_What is needed_
When a line in the records contains the string "jeho", copy that line.
[Material shown Boundary: Start]
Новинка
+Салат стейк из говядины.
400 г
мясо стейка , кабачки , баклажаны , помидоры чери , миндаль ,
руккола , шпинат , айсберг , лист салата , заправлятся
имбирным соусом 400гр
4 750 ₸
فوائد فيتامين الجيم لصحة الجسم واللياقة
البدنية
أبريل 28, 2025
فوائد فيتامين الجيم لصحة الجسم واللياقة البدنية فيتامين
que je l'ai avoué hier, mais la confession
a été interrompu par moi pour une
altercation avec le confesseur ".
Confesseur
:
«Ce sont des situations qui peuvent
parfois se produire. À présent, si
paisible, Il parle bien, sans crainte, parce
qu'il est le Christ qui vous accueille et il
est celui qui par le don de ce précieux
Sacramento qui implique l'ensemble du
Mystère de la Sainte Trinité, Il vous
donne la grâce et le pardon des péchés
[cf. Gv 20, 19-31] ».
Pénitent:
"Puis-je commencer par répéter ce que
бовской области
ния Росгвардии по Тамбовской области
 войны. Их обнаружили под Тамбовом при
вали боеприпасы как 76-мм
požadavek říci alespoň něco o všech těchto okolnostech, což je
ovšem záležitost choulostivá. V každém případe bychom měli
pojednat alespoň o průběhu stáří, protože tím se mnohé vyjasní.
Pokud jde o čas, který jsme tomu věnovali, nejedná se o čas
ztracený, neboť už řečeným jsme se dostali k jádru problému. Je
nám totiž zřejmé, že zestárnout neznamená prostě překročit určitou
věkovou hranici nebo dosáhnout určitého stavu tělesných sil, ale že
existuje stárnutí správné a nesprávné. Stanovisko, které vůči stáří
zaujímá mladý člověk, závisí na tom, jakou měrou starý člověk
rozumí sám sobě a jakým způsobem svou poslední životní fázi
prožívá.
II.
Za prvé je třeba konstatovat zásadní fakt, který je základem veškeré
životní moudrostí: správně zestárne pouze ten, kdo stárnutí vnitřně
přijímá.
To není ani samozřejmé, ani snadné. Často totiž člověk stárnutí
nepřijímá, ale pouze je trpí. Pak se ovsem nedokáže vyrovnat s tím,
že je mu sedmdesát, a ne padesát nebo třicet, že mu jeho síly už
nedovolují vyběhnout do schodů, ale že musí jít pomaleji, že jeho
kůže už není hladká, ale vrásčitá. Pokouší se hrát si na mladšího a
[Material shown Boundary: End]
_Response to the task_
že je mu sedmdesát, a ne padesát nebo třicet, že mu jeho síly už
nedovolují vyběhnout do schodů, ale že musí jít pomaleji, že jeho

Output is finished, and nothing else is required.